The Society of General Internal Medicine (SGIM) is an international organization representing 3,300 physicians. These physicians are the backbone of primary care internal medicine in every medical school, major teaching hospital in the United States, and an increasing number of international institutions.
For over 40 years, SGIM has been at the forefront of medical education and research. Our journey began in 1978 as the Society for Research and Education in Primary Care Internal Medicine (SREPCIM), supported by a generous $130,000 grant from the Robert Wood Johnson Foundation and a collaboration with the American College of Physicians (ACP). Our founders envisioned a platform for professionals dedicated to primary training and research in adult medicine.
Our inaugural national meeting in April 1978 saw 178 attendees, all of whom became members with voting rights. This gathering laid the foundation for our constitution, emphasizing annual meetings as a nexus for research and education.
By 1983, we had established a health policy committee, initiated plans for a medical journal, expanded our annual meetings, and introduced a membership dues system. However, differences with established societies led us to advocate more vigorously for primary care and ambulatory medicine, challenging traditional medical norms.

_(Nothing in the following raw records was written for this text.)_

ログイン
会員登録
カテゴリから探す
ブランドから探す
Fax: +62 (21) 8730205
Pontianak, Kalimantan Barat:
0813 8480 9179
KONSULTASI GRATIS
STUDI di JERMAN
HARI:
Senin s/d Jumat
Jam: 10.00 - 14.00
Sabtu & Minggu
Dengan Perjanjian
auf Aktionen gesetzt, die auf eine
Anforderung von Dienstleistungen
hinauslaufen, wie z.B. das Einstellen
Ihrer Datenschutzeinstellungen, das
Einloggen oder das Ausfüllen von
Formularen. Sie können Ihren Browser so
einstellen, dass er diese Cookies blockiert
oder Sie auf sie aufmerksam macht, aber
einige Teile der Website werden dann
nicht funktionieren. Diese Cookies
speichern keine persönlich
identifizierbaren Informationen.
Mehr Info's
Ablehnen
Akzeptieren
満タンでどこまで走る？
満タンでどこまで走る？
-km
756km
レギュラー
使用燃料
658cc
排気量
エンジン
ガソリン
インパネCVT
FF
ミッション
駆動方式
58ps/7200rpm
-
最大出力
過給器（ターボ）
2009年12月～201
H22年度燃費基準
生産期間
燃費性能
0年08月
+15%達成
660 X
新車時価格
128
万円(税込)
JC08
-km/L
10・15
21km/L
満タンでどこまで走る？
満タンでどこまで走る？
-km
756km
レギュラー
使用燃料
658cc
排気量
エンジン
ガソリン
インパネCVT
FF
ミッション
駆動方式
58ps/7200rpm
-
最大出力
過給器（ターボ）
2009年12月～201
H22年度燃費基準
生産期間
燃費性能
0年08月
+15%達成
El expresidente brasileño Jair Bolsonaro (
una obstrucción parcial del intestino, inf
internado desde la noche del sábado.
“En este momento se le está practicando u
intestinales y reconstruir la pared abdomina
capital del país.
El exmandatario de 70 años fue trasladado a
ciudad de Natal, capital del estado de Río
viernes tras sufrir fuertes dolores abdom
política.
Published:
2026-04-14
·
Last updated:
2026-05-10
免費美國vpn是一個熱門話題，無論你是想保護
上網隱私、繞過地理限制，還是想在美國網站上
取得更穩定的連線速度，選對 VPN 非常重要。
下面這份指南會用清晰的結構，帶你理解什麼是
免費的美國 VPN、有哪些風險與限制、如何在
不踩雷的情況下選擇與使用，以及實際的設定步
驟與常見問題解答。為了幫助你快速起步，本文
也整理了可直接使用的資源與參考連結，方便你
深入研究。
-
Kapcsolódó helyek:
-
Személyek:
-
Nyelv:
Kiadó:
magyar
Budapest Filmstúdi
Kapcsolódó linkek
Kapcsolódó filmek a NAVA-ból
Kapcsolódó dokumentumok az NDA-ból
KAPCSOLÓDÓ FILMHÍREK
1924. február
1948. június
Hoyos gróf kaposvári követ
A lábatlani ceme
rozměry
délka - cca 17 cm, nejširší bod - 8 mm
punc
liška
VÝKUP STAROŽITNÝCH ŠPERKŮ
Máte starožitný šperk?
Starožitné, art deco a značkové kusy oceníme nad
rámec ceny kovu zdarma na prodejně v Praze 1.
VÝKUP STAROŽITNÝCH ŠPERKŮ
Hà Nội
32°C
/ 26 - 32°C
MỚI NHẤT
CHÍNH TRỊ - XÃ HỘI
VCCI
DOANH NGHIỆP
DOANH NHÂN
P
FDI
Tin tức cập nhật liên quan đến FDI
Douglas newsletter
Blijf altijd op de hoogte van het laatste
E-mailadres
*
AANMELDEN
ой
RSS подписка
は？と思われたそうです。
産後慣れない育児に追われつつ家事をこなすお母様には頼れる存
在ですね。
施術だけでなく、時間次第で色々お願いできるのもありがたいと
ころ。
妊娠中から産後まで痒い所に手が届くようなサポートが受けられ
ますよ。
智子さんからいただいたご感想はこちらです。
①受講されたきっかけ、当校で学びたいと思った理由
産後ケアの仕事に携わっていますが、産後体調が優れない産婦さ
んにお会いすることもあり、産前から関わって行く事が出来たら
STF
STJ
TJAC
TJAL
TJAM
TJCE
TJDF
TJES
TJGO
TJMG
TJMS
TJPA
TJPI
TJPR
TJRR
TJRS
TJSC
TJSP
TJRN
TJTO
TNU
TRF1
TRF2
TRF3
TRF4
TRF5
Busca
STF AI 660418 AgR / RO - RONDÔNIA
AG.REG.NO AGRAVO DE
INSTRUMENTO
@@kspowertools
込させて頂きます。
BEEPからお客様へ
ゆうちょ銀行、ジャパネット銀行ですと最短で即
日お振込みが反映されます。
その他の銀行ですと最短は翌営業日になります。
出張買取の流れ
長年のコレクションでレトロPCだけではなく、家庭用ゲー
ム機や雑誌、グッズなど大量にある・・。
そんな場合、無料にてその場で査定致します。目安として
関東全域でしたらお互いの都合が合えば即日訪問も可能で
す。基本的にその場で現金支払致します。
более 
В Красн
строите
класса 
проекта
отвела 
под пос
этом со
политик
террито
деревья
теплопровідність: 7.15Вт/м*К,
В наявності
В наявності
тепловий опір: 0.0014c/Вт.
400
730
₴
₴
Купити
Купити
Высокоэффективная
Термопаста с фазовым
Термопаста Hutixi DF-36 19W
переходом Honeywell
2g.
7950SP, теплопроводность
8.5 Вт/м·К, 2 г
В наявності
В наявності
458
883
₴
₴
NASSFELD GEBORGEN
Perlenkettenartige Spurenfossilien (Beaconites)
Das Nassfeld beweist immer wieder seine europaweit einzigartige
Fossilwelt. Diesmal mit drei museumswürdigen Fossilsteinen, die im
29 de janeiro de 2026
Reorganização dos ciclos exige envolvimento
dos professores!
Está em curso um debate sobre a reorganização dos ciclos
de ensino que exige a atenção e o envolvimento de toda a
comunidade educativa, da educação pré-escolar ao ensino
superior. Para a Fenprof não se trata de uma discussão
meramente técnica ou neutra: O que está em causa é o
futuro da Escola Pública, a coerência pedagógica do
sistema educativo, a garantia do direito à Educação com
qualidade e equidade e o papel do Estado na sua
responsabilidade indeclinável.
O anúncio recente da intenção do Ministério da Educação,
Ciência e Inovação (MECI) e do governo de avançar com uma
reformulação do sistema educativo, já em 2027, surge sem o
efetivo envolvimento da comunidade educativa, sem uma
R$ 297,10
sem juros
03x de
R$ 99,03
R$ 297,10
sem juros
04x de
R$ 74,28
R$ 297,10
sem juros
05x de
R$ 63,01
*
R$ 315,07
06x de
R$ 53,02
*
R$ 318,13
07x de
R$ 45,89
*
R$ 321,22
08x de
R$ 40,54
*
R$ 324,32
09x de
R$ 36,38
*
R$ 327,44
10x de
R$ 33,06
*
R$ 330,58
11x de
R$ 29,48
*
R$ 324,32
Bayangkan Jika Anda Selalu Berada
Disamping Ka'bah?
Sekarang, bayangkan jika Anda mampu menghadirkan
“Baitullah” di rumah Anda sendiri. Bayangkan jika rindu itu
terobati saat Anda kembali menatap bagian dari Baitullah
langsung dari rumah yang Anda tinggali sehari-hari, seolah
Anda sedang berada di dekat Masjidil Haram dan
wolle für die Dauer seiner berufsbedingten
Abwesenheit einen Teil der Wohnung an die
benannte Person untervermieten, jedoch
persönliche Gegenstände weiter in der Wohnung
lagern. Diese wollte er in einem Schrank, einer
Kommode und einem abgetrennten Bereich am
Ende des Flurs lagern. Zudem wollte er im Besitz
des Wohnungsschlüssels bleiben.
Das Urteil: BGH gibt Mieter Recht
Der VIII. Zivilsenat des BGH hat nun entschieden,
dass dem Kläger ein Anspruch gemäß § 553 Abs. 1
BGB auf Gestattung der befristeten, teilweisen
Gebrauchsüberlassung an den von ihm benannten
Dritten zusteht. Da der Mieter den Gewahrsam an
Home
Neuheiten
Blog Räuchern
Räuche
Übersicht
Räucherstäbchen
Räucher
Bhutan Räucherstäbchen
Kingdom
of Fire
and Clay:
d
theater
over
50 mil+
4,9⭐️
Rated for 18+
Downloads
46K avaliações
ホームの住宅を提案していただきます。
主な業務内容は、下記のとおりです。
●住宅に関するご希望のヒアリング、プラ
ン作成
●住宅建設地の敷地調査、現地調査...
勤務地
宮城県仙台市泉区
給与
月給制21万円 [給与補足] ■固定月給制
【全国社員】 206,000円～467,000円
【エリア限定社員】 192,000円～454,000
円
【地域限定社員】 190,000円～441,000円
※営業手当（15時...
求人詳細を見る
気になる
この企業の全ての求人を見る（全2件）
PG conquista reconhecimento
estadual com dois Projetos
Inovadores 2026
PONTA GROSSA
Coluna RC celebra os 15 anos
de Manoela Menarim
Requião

Our commitment to transforming the U.S. healthcare system was further solidified with the launch of the Journal of General Internal Medicine in 1986. The first issue, published in Jan/Feb 1986, underscored the significance of original research and diverse clinical topics.
The 1980s also witnessed the establishment of regional SGIM divisions, promoting academic research and scholarship at the local level. Today, SGIM proudly represents all 50 states through seven active regions: Mountain West, California, New England, Southern, Midwest, Mid-Atlantic, and Northwest.
1985-1986 marked a pivotal period. While our membership and annual meeting attendance surged, our partnership with ACP began diminishing. This culminated in 1987-1988 when we rebranded as The Society for General Internal Medicine (SGIM) and became an independent entity.
The subsequent years saw SGIM's influence expand by establishing numerous committees, task forces, and collaborations with over 40 like-minded organizations. Our research endeavors became more diverse and sophisticated, leading to new projects and affiliations. By 1996, David Karlson took the helm as SGIM's Executive Director.
The turn of the century brought further growth. By 2005, we revamped our governance structure to serve our members better. Today, SGIM boasts over 25 committees, commissions, and work groups addressing a myriad of topics, from education and research to clinical practice and health policy.
Our annual meeting, now spanning three and a half days, attracts over 2,000 general internists globally. With a membership exceeding 3,300, our Journal of General Internal Medicine stands among the top scientific journals for general internists and medical educators. Our SGIM newsletter, Forum, has also expanded significantly.
Recent years have seen the introduction of strategic initiatives, career development programs, MOC offerings, research papers, and policies. In 2017, Dr. Eric Bass was appointed our first Chief Executive Officer, further solidifying SGIM's position as a leader in general internal medicine.
SGIM remains committed to innovation, leadership, and excellence in general internal medicine, continuing our legacy of shaping the future of healthcare.